On Monday evening, in the final hours of debate on the $410 billion Omnibus Appropriations Bill that passed the Senate yesterday, Sen. John McCain (R-AZ) offered an amendment that would have effectively erased all so-called “earmarks” from the final legislation.
The amendment was soundly defeated, but Sen. Maria Cantwell (D-WA), oddly enough, voted for the amendment, which would have eliminated all of the earmarks she secured in the bill—one estimate puts Cantwell’s earmark total at about $78 million. She was one of only four Democrats that voted for McCain’s amendment, which was defeated 63-32. largely along partisan lines (GOP aye, Democrats nay.)
The rest of those Democratic Senators—Sens. Evan Bayh (D-IN), Russell Feingold (D-WI) and Claire McCaskill (D-MO)—also voted against the final appropriations bill, which passed, with Cantwell’s vote, 62-35.
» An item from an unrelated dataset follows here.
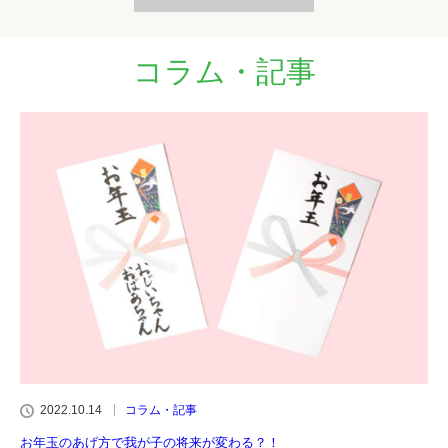
コラム・記事
2022.10.14
コラム・記事
お年玉のあげ方で我が子の将来が変わる？！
Reports say Cantwell has written in around 100 of her own earmarks, and the Taxpayers for Common Sense ranked her no. 49 on their list of Senate earmarkers.
This morning, Cantwell’s office released a statement going into minor detail on the appropriations the Senator helped secure for Washington State, including money for drug initiatives, agriculture funding, and $2 million for coast weather radar, among other funding.
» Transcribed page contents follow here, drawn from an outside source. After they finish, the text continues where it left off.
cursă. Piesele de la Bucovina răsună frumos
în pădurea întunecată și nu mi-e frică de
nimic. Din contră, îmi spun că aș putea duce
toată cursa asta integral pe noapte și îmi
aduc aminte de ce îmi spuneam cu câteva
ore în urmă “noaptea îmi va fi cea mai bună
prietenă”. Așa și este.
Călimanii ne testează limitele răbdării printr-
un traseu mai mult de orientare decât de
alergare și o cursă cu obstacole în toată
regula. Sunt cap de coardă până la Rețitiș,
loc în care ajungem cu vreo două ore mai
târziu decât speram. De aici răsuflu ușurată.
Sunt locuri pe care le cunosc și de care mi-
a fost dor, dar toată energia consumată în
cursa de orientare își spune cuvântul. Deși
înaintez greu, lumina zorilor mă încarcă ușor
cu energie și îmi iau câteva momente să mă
The battle over earmarks—there are 9,000 in the final bill according to the Taxpayers for Common Sense—has reached a fever pitch in recent weeks, with McCain as one of the lead attackers. Sen. Patty Murray was ranked the No. 12 ”earmarker.”
The Appropriations bill was actually drafted last year, under the Bush Administration, and was bogged down in Congress for weeks as the Senate battled it out over the amount of targeted spending in the bill. Cantwell’s office notes that the final Appropriations bill contained five percent fewer earmarks than last year’s bill.
Cantwell’s office didn’t return a call about the vote this morning.